I’m told in the book it was worse, where everyone gets together on this big snowfield and…they have a talk and walk away.  And while that still happens in the movie, the filmmakers at least went “We gotta give them SOMETHING.”  So hats off to them for delivering on the most entertaining thing tied to the “Twilight” series.  Doesn’t make the final product any better mind you, but at least they tried.

Ugh, now I’m depressed. Here’s a mash-up of Aro’s laugh versus Voldemort’s laugh.

That’s better. Anyway, it’s back to sullen people mumbling at each other and horrible stereotypes, because that’s what people really came to see!

Alice reiterates to Aro that she has proof that half-vampire children aren’t a threat by presenting another vampire in a fucking loincloth named Nahuel, who’s half-human himself.  He says he’s from South America, so why does he have a stereotypically NORTHERN Native American accent?  I half expect him to say “Me John BIG TREE!”

Dude, how did you get here?  Did you get on an airplane dressed like that?

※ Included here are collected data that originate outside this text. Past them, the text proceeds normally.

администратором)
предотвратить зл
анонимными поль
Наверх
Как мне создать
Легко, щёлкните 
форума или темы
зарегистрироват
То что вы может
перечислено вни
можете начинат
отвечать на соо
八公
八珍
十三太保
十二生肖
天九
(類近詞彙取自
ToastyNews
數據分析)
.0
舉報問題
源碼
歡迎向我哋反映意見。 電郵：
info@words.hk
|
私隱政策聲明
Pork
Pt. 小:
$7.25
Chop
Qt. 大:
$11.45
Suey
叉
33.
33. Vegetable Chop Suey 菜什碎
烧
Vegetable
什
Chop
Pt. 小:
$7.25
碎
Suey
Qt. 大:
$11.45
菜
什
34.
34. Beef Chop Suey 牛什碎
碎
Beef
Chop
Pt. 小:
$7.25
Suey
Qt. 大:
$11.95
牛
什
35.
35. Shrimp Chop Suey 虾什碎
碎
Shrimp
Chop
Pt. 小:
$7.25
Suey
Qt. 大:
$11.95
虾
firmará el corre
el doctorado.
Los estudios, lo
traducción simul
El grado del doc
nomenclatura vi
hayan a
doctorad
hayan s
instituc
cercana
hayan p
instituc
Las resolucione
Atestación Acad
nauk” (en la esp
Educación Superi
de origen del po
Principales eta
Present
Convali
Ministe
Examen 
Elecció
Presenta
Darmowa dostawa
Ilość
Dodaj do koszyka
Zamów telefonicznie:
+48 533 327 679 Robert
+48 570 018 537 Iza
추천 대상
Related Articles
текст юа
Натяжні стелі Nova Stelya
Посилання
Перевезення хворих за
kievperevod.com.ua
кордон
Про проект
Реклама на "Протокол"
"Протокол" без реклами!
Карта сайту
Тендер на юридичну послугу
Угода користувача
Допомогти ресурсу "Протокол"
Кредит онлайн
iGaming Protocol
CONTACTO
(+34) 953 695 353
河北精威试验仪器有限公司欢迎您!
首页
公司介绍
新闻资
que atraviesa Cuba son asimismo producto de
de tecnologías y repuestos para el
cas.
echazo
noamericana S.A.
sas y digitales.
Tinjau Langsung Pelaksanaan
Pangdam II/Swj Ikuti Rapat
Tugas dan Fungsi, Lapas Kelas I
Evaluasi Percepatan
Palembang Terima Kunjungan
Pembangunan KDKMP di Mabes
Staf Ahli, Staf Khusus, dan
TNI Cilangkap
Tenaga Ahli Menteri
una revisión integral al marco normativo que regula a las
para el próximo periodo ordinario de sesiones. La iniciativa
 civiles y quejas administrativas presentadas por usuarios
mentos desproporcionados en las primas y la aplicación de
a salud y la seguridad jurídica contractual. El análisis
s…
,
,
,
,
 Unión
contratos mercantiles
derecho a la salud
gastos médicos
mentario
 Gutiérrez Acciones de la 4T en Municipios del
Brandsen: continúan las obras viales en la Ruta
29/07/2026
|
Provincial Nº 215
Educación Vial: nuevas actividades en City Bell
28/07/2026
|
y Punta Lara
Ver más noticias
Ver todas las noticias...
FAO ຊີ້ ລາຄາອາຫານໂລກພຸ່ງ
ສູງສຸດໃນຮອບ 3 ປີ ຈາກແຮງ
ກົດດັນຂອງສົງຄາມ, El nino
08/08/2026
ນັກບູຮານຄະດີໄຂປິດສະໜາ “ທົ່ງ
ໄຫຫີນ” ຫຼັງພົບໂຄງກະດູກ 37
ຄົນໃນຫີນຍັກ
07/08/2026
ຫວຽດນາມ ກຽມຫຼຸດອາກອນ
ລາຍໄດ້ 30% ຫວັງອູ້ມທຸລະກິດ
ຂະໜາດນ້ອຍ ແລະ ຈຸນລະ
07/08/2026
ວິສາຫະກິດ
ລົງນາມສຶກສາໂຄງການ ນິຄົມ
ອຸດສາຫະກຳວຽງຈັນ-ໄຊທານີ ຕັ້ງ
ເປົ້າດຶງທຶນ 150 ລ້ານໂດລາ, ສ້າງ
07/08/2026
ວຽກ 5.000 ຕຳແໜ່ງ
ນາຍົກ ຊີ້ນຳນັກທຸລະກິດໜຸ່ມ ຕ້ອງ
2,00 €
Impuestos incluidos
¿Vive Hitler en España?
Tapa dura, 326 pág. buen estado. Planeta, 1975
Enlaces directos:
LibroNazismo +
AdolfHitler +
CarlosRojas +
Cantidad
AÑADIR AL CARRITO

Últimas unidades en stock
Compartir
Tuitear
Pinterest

Dude, how did you get here? Did you get on an airplane dressed like that?


Come to think of it, did YOU get on an airplane dressed like THAT??

Come to think of it, did YOU get on an airplane dressed like THAT??

Nahuel explains that Renesmee is not a threat and that she will come of age at seven years, which means it’ll be extra illegal for Jacob then!  The Volturi fuck off and the Cullens are left to their happy ending without having to sacrifice a thing or grow as characters.  The villains are still roaming about and are still free to kill whomever they please, but the heroes got what they wanted so this is still somehow considered a victory.

Edward and Bella are left to their own insufferable devices and live happily ever after.

…Until Rupert Graves comes along that is.